There was never any case made against Lowe’s partner, a loyal agent, and the suspicions were soon dropped. But the man had tears in his eyes when Lowe later told him what had happened. “How could they even
think
I would do something like that?” he asked.

The sweeping New York mole hunt that began in 1993 found no moles. But about two years later, with the help of a Russian defector, the FBI did uncover the agent, no longer in New York, who had been the penetration. The bureau gave him the code name
BLINDSWITCH
.

He was Earl Edwin Pitts, an FBI counterintelligence agent who spied for the KGB in New York for five years, between 1987 and 1992,
and was paid $124,000. He turned over to the Soviets details of FBI counterintelligence operations against the Russians. The Russian defector, Rollan G. Dzheikiya, told the FBI he had introduced Pitts to the KGB at the New York Public Library.
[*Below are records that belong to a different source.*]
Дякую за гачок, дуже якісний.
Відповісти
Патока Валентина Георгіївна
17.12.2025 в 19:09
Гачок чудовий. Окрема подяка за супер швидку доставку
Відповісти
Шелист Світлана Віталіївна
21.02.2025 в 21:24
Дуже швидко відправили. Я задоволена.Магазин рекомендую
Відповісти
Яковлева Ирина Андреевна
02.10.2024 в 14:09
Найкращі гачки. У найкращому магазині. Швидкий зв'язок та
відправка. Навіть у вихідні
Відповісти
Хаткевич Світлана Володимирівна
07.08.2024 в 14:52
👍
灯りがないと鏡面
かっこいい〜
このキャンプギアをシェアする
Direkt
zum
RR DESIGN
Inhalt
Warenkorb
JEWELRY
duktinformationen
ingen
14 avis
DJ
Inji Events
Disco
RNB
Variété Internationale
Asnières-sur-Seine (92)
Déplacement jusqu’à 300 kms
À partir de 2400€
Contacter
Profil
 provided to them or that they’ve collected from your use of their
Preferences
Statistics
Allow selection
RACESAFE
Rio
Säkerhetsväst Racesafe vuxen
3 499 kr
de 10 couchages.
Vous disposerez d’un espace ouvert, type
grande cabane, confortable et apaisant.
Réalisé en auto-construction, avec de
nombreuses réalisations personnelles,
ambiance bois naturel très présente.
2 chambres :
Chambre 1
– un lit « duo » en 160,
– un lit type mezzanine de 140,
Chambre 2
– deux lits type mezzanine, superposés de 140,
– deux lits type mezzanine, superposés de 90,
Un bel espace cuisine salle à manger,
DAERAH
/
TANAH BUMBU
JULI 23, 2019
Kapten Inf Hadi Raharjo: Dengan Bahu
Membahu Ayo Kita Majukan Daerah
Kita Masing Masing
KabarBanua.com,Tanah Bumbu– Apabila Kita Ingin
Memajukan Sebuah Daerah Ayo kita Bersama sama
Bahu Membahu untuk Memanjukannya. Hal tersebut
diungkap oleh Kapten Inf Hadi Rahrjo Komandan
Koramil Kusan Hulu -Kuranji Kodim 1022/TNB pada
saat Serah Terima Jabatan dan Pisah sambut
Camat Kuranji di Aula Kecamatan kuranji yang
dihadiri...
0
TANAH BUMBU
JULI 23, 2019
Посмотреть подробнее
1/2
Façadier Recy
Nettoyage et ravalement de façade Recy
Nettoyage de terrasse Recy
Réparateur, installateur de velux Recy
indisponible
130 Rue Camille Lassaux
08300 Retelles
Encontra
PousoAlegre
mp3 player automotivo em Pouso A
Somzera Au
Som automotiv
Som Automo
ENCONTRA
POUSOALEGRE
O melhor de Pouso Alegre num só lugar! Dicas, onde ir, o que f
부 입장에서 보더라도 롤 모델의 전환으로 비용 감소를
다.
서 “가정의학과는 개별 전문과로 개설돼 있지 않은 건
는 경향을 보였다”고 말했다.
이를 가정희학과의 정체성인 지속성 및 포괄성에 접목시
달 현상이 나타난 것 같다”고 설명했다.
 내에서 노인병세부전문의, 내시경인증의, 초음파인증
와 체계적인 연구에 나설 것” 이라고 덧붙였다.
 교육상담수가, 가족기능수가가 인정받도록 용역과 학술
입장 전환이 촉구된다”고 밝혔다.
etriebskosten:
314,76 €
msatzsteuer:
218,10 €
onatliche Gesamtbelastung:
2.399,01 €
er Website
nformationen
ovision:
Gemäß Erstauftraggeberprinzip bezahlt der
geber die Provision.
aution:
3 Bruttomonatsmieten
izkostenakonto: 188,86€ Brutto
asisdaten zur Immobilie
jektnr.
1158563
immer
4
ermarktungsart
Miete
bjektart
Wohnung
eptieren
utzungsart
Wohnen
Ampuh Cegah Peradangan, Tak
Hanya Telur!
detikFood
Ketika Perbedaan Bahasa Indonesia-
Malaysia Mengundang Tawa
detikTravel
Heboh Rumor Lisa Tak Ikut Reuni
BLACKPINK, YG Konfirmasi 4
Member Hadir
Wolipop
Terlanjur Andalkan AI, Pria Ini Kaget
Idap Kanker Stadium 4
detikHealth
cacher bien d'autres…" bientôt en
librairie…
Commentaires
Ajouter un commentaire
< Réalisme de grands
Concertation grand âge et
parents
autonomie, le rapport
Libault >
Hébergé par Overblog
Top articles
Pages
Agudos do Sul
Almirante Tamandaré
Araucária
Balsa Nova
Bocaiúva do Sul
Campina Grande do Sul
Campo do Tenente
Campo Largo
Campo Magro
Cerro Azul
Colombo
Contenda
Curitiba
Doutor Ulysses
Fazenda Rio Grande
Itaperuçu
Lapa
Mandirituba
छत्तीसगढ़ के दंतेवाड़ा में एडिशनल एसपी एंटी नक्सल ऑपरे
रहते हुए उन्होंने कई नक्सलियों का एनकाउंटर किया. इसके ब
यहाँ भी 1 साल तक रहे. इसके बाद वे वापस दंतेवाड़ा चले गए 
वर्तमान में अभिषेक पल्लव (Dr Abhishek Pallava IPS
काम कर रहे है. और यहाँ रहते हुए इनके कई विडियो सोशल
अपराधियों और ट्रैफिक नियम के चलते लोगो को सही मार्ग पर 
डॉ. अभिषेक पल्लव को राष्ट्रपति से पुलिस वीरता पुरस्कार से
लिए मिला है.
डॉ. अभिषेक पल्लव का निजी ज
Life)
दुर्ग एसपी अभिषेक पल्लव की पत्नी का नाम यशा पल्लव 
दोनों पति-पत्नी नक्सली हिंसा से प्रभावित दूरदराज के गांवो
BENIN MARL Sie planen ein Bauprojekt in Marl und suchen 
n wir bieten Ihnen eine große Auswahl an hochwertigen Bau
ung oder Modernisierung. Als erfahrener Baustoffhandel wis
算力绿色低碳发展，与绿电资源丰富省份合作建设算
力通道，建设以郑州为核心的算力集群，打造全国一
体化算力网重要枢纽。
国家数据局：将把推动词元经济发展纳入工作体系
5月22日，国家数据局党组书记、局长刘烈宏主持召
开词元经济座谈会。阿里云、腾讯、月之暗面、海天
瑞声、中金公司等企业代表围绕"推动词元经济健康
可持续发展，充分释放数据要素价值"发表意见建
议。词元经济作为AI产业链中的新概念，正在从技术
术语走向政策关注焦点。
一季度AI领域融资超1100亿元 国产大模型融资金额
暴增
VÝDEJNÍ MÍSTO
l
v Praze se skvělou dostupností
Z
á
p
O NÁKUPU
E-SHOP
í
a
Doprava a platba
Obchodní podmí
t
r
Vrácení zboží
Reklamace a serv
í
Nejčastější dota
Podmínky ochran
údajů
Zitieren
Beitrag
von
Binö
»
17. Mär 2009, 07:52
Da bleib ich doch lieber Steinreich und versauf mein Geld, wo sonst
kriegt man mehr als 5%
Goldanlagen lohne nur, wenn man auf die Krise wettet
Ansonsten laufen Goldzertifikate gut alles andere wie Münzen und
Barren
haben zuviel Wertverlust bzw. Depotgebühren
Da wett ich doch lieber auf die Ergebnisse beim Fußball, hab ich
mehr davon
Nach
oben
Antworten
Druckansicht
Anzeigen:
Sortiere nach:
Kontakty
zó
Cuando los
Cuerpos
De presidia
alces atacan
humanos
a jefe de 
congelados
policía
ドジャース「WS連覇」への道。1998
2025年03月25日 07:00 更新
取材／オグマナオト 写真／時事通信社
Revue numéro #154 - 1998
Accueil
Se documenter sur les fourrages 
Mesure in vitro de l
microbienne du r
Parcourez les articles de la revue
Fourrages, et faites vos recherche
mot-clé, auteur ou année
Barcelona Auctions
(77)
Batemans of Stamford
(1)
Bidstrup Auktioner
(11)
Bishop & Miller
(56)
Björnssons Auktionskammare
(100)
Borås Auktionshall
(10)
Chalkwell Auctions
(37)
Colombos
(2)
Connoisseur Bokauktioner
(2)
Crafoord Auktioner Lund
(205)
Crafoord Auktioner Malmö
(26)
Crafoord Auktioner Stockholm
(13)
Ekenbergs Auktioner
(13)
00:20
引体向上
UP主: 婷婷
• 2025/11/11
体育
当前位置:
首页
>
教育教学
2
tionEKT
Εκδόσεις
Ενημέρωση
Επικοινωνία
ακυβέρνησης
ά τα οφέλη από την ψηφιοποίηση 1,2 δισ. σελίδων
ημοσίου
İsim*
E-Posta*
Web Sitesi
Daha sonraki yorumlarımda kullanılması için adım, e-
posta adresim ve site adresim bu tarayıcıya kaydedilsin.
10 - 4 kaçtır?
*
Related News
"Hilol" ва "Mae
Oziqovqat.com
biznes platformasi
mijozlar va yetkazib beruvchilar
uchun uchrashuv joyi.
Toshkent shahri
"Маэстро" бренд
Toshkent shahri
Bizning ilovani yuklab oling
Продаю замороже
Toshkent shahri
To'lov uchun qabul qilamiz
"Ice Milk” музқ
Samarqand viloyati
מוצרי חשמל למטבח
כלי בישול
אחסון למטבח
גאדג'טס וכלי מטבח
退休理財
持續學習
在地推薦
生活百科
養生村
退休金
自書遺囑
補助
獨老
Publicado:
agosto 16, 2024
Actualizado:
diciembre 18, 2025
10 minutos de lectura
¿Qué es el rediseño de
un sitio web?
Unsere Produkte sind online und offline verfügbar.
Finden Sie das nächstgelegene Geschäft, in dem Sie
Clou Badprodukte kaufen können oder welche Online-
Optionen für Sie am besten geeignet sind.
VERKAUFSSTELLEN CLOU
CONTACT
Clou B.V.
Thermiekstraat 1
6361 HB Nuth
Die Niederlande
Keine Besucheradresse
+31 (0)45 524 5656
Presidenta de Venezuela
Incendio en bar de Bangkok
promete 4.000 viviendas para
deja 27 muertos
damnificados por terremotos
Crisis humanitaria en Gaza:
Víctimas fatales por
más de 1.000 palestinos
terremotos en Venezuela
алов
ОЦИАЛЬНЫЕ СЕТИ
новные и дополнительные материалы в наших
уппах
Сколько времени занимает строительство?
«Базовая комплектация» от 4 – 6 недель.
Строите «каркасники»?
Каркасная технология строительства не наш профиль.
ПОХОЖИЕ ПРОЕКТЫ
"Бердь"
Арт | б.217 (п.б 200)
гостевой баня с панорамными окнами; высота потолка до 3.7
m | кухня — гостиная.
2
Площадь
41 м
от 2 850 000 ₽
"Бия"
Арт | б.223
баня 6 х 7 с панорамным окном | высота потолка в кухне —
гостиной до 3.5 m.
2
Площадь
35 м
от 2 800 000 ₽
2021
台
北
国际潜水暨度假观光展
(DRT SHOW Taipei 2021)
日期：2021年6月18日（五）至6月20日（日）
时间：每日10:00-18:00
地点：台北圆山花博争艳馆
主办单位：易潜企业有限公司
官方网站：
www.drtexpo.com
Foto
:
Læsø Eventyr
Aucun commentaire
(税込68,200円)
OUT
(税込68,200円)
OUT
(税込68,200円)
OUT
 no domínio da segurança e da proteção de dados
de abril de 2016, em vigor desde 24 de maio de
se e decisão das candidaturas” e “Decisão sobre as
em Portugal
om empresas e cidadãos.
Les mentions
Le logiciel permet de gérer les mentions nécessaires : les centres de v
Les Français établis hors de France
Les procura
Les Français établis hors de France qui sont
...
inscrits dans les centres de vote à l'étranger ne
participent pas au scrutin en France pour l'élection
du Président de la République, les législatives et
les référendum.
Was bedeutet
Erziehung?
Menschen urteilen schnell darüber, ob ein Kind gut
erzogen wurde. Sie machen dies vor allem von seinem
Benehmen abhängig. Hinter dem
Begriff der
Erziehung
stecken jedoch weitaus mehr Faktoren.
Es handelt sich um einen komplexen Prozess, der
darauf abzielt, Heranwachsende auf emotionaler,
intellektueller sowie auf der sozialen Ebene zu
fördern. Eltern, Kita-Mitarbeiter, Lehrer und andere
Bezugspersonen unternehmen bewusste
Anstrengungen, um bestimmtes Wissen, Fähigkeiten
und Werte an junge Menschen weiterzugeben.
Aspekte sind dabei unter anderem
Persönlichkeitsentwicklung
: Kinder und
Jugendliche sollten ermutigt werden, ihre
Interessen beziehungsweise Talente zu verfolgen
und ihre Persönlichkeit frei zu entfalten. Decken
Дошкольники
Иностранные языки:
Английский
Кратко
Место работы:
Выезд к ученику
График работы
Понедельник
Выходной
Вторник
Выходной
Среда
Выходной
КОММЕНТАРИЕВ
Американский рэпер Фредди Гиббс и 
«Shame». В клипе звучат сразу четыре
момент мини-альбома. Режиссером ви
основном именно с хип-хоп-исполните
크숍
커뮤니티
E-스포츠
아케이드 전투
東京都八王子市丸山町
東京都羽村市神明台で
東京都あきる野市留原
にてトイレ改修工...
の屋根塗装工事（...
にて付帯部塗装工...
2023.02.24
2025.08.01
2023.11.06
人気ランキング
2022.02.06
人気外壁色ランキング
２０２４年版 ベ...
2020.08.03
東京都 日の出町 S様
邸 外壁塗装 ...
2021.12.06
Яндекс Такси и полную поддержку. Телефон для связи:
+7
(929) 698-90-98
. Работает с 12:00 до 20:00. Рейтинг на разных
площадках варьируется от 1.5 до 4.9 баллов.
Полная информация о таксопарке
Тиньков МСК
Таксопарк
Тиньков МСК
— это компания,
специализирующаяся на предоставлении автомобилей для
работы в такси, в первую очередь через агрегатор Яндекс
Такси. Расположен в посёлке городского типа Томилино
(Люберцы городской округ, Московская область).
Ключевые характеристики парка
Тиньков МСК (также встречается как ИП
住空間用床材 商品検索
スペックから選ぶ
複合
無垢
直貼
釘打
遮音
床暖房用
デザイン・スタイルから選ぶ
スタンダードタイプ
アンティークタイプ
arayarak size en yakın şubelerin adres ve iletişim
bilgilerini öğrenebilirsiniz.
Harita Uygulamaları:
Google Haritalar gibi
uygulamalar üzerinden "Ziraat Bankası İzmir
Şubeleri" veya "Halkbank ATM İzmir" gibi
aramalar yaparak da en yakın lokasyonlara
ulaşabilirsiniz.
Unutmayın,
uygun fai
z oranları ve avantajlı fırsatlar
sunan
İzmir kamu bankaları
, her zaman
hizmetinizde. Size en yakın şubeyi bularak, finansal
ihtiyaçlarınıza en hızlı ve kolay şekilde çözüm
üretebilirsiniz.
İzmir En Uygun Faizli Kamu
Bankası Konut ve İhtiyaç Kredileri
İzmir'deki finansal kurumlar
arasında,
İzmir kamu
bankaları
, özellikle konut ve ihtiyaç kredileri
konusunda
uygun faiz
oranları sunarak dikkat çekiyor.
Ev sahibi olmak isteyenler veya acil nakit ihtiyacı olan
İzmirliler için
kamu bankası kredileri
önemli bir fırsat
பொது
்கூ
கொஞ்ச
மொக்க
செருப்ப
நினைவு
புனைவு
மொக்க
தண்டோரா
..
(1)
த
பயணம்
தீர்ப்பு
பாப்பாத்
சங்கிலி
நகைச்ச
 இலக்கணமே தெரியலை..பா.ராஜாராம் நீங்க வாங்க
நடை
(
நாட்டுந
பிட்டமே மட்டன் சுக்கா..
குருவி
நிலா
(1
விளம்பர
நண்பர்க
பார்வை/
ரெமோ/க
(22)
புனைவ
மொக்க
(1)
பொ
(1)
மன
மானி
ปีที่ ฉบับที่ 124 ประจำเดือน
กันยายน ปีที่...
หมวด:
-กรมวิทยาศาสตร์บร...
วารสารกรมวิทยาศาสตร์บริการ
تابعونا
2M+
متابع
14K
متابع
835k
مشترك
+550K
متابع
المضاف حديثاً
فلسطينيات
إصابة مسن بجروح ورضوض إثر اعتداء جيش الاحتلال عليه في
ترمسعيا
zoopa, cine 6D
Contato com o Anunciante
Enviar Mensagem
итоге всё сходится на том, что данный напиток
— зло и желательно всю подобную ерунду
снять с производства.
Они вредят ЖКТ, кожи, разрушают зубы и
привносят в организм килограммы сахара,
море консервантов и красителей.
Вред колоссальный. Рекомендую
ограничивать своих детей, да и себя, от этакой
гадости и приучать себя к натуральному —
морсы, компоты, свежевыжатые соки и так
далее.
Dzheikiya had been the Communist Party chief at the mission, an unpopular job, since staffers were required to kick back a huge chunk of their salaries to the Party. After the Soviet Union collapsed, Dzheikiya stayed in New York, trying to make it on his own. He hoped to remain in the United States and needed a green card to become a permanent resident. So he was amenable to helping the FBI when the bureau, aware of his circumstances, came knocking at his door.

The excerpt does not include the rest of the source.